I have recently bought a DJI Mavic Pro 4k drone to get some nice cinematic style landscape footage on my travels…
I am by no means a “video expert” but I know the principles. I have bought some ND filters as have heard that it is best to keep your frame shutterspeed at double your framerate, i.e if I am shooting 4k 30p I need a 1/60 shutter.
My question is…
a) is there any good examples online showing the difference between shutterspeed for 1/60 and something like 1/500
b) What is the threshold in your opinion as 1/60 wont always be possible without compromising on quality in regards to ISO, would 1/125 or 1/200 be acceptable to mix in with 1/60 footage?
24p looks better to most people, this is the industry standard frame rate.
regarding shutter angle, the lower you go, the darker the image and more sharp the movement will be. 180 degrees is good for most shots, for crisp sports stuff people typically close it up (go low), and for night shots you can go to wide open (high). Think of it like aperture adjustment but instead of changing depth of field you change motion blur.
ISO on mirrorless digital cameras approaches meaningless above like 1600 for video. How fast the lens is and your shutter angle will matter far more and will give you a less noisy result. on adjustment.
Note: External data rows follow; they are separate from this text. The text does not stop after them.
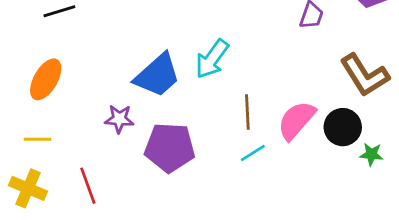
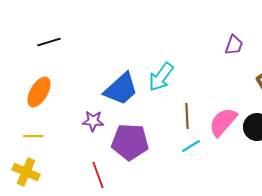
red line: (88, 186) -> (98, 175), moved

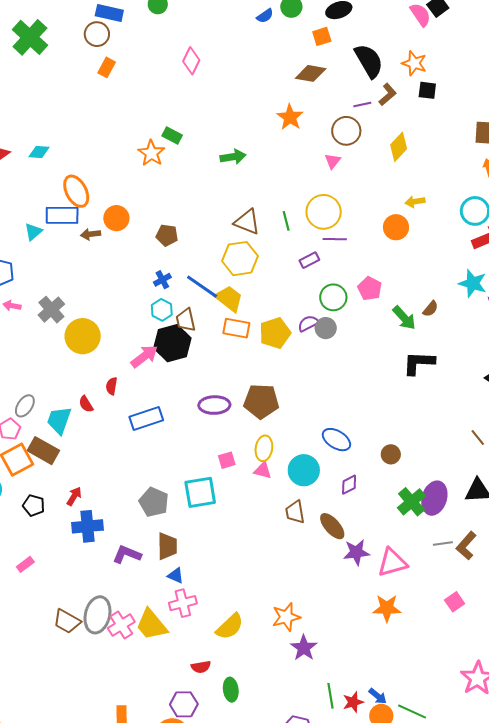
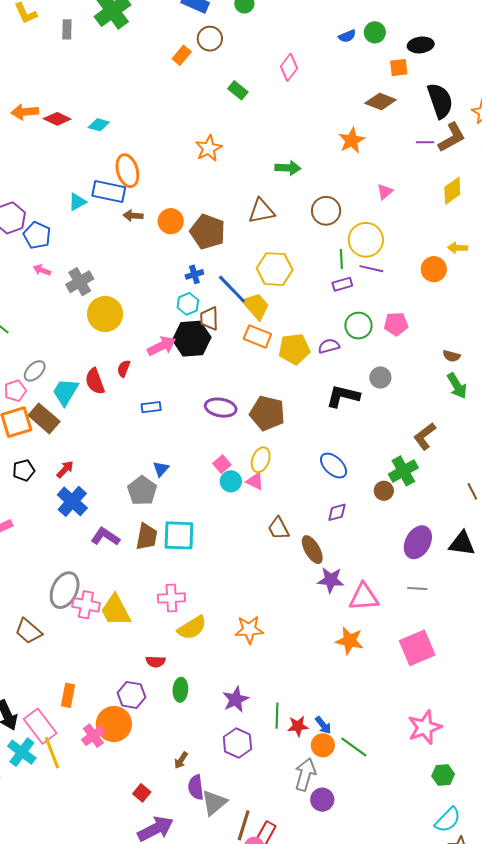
brown circle: (97, 34) -> (210, 39), moved
pink diamond: (191, 61) -> (289, 67), moved
brown L-shape: (388, 94) -> (452, 137), size x1.4
brown circle: (346, 131) -> (326, 211), moved
green rectangle: (172, 136) -> (238, 90), moved
orange circle: (116, 218) -> (171, 221), moved
green line: (286, 221) -> (341, 259), moved
brown triangle: (247, 222) -> (262, 211), moved, turned -44
brown pentagon: (167, 235) -> (208, 232), size x1.6
pink pentagon: (370, 288) -> (396, 324), turned 30
brown semicircle: (430, 309) -> (452, 356), turned 54
green arrow: (404, 318) -> (457, 386), moved
gray circle: (326, 328) -> (380, 378), moved
black L-shape: (419, 363) -> (343, 396), moved
red semicircle: (86, 404) -> (95, 381), size x1.5
blue rectangle: (146, 418) -> (151, 407), size x0.6
pink square: (227, 460) -> (222, 464), turned -36
cyan circle: (304, 470) -> (231, 481), moved, size x0.7
cyan square: (200, 492) -> (179, 535), moved
green cross: (412, 502) -> (403, 471), moved
black pentagon: (34, 506) -> (24, 470), turned 30
brown trapezoid: (295, 512) -> (279, 528), turned -30
blue cross: (88, 526) -> (72, 501), turned 36
brown L-shape: (466, 546) -> (425, 436), moved
blue triangle: (176, 576) -> (161, 469), moved, turned 36
pink square: (455, 602) -> (417, 648), size x1.8
pink cross: (183, 603) -> (171, 598), moved
brown trapezoid: (67, 621) -> (28, 631), moved
pink cross: (121, 625) -> (86, 605), turned 32
purple star: (304, 648) -> (236, 699), moved

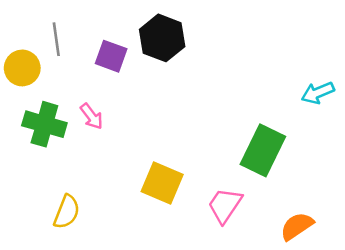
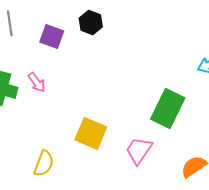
black hexagon: (162, 38) -> (91, 22), size x0.7
yellow semicircle: (67, 212) -> (44, 163), moved

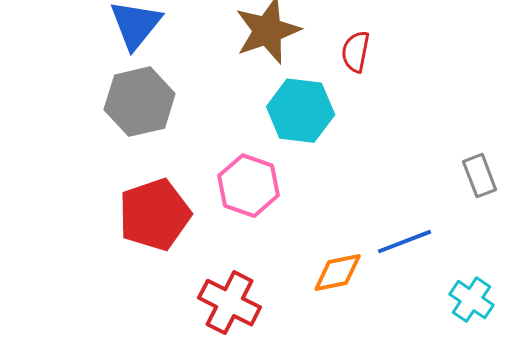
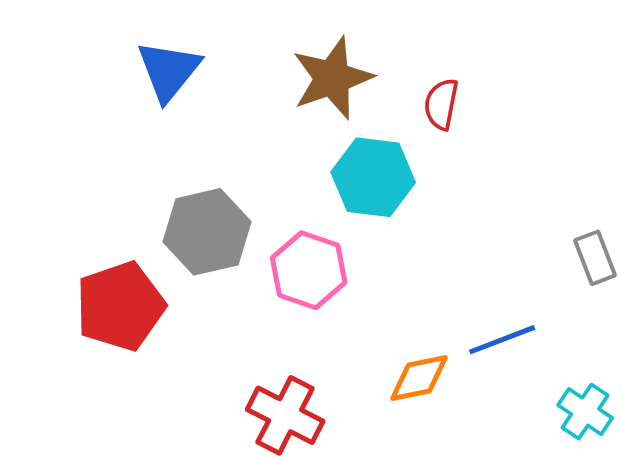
gray hexagon: (140, 102) -> (207, 232), moved
red pentagon: (155, 215) -> (120, 306), moved

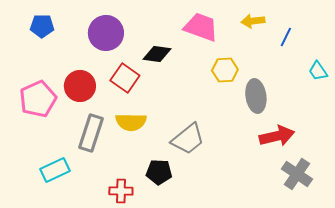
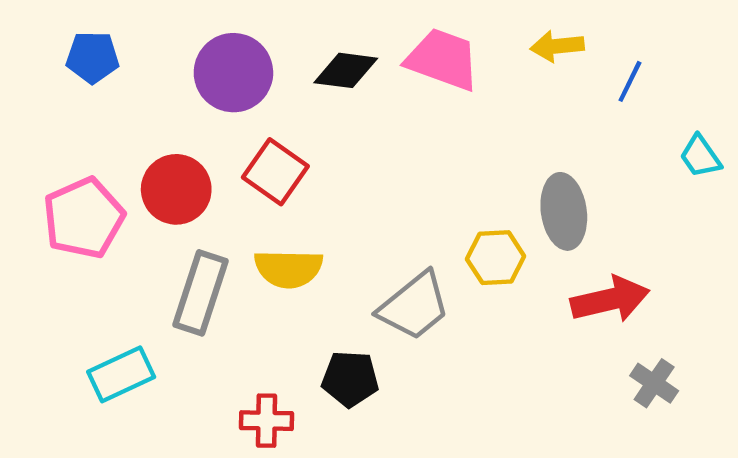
black diamond: (157, 54) -> (346, 70), moved
yellow hexagon: (225, 70) -> (496, 258), moved
gray cross: (297, 174) -> (654, 383), size x0.7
Best advice I can give is keep the default ISO and change your stops and shutter angle in low light environments.
Proper WB on exposure is also very important for setting up exposure on digital cameras.
Shutter angle test:
He’s compensating for brightness by changing aperture, you can tell by the depth of field difference in comparison shots, but it illustrates what it will do to the motion.
thanks for your response!, I should have noted I am professional photographer so I am not completely clueless about balancing exposures etc. just havent touched on videography before…
Regards 24p that fine on the DJI mavic I believe you get a slightly wider FOV at 4k 24p over 4k 30p, so am happy to use 24p if you suggest
regards aperture, on a drone you have no control on this
I am however not sure what you mean by shutter angle? presume this is a video term for shutter speed? so 50-180 shutterspeed is acceptable?
Shutter angle is how long you expose a frame of a video compared to how long the frame will be onscreen. The “angle” terminology is a carryover from film, where the shutter was a rotating cutout spun at a certain frequency by hand with a flywheel mechanism or synchronous motors.
The metric is relative, so 360 is full exposure, at 24p that’d be 1/24th of a second, standard is typically between 45-105 for crisp action, 180 for regular stuff, wider for night shots. It all depends on how oyu want the motion to look.
Thank you for explaining this!
well as I am the ammeture here, you tell me maybe? I am “planning” to shoot fairly slow gimbal panning footage of landscapes, seascapes etc… thoughts?
I take it a 180 would be 1/50th exposure?
1/48th, but yeah.
It all depends on what look you want. For example:
Stationary or slow moving camera with a fast moving subject ( think cinematic action or fight choreography) is typically shot at 180° because it improves sharpness on the scene while still allowing for some motion blur, improving the overall dynamic-ness of th e footage.
Stadium sporting events, road/vehicle footage is usually shot with a 105° or lower shutter angle to retain some sharpness in the scenery because you’re on a moving point of reference and your other dynamic elements will still look sharp with the right lens and outdoor lighting.
Night-time steadicam/crane shots are often done with a wider shutter angle because it allows for more wiggle room on your prime and focal length selection at the same time as reducing noise, and the extra blur won’t affect sharpness as much because of the stabilization.
Just adjust it until you get the desired effect. The only wrong answer here is one that gives your footage a look that you or your employer doesn’t want.
Also, don’t forget to come back and contribute to the darkroom (photography megathread) with your experimentation and results.
I personally think that 24p is just not that relevant today anymore. Almost all displays today are running 60Hz. Most monitors, tablets, phones, TVs… So to me it just makes more sense to go with 30fps for framerate. If you shoot a movie for cinema you probably already know what fps you want and why, so I just ignore those cases.
For shutterspeed I would always look out for the frequency of your local power. Here in Germany I just shoot 1/50s (because 50Hz power grid) and I can be relatively sure that I don’t get flickering from random lamps or so. Again, I’m intentionally ignoring artistic choice here.